So, for the first time in all the years I can remember, I had a flat out temper tantrum in the car on the way to a doctor appointment. I must first apologize to the best person I have ever known; So sorry Sonja, the frustration had just hit the limit. I love you with every ounce of my being.
That said, My appointment today was with a new Oncologist at CU Anschutz. Over the last few months, I have been doing a chemo treatment that, in my opinion, is not working anymore. I know now when things are going sideways. I feel different when something is happening. The problem is the lack of urgency. I do not question my oncologist’s knowledge or professional status, but it took them three weeks to give me the results from my latest imaging. The PA called me on the way to my appointment with CU Anschutz and told me we will continue on our current path of treatment, new lesions in the spine, but small and nothing to worry about. Then she proceeded to tell me they are in the L1, L4, L5, S1,S2 , but they are small and we don’t know when they originated. My thought was, “What?” I want to make this clear, if you are the person that this shit is growing in, it is a big deal. In the last year, I have had two new tumors in my L2/L3 and L8, and now several new lesions! This is cancer. This is no joke and time is all I have. So when I get to the new Oncologist, we go through the report and the first thing that jumps out from the radiologist report is, “This new growth is worrisome.”. I just cannot fathom why they would tell me not to worry and continue on a path that has clearly no effect anymore. I understand my situation very clearly; I am not looking for a cure at this point; I am just trying to stick around until the research catches up with the disease. I understand my station in life and my battle with this disease. Just tell me what is your medical opinion. No emotion, no sorry, just tell me. Give me the information I need to sit down with Sonja, and make the best decision with the options available. Period.

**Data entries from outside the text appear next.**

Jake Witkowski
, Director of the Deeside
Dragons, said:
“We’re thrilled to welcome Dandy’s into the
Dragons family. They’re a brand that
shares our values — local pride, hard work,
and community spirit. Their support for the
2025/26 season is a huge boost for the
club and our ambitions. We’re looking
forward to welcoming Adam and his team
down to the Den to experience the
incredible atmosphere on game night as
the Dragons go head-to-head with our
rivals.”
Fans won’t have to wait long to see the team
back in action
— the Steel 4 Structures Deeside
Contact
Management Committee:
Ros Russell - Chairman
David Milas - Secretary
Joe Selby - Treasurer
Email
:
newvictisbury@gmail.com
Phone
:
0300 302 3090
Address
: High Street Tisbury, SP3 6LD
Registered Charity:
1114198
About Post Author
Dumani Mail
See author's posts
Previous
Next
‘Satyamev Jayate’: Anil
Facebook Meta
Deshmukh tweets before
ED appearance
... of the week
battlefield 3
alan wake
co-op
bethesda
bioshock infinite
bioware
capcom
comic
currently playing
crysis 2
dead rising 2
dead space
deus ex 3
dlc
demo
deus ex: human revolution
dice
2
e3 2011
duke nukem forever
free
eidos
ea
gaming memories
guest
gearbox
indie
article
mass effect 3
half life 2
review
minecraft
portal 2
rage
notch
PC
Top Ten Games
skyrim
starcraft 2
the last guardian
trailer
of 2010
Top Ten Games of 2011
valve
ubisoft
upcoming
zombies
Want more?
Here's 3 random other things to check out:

So, back to the update; I have a few options, but they are getting fewer and fewer. I will definitely switch oncologists and move to CU Anschutz. They feel more like what I had at IU Simon Cancer Center. I miss Dr. Patrick Loehrer; if you are reading, I really miss your demeanor, conversation, and professionalism. But I digress. It looks like my best option now is to start a known chemotherapy regimen that is a little more traditional. I am going to lose my hair, I am going to be very sick, I am going to be tired and my blood counts are going to go way down. I have the option to do a clinical trial, but I would have to travel to Arizona every three weeks. I am not willing to risk exposure to Covid-19 at this time. So the Chemo/Immunotherapy will buy me some time and hopefully the clinical trials on hold because of the pandemic will open back up. I will wait for other clinical trial options before I make that decision, but I am almost sure of what I need at this point.

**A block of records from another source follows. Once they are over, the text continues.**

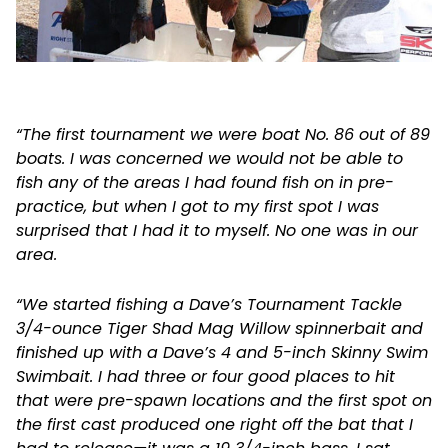
“The first tournament we were boat No. 86 out of 89
boats. I was concerned we would not be able to
fish any of the areas I had found fish on in pre-
practice, but when I got to my first spot I was
surprised that I had it to myself. No one was in our
area.
“We started fishing a Dave’s Tournament Tackle
3/4-ounce Tiger Shad Mag Willow spinnerbait and
finished up with a Dave’s 4 and 5-inch Skinny Swim
Swimbait. I had three or four good places to hit
that were pre-spawn locations and the first spot on
the first cast produced one right off the bat that I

I guess my takeaway from this is; advocate for yourself. I am sure I have posted about this in past posts, but it is my #1 rule and the first thing you should do. Research your situation, find support. If you don’t have support…call me (317) 691-2760 or DM me. I will give or find support for you. I mean this. You are not on an Island. Time is of the essence.
The song I posted today on Facebook is Soundgarden’s fantastic rendition of “Fell on Black Days”. It has been the best song I have ever known to help me through this process. Don’t take this the wrong way, and I already know Chris Cornell’s explanation of this song is not about anything that happened in life. No tragedy, no cancer, just nothing. You just fell on black days. Its life. Its healing to me. Today has been rough on me and more importantly, on America. I hope all find peace and a true solution to our issues now.
Thanks for visiting and supporting me through this journey. Life is good. People are good. Let’s let that sink in for a while.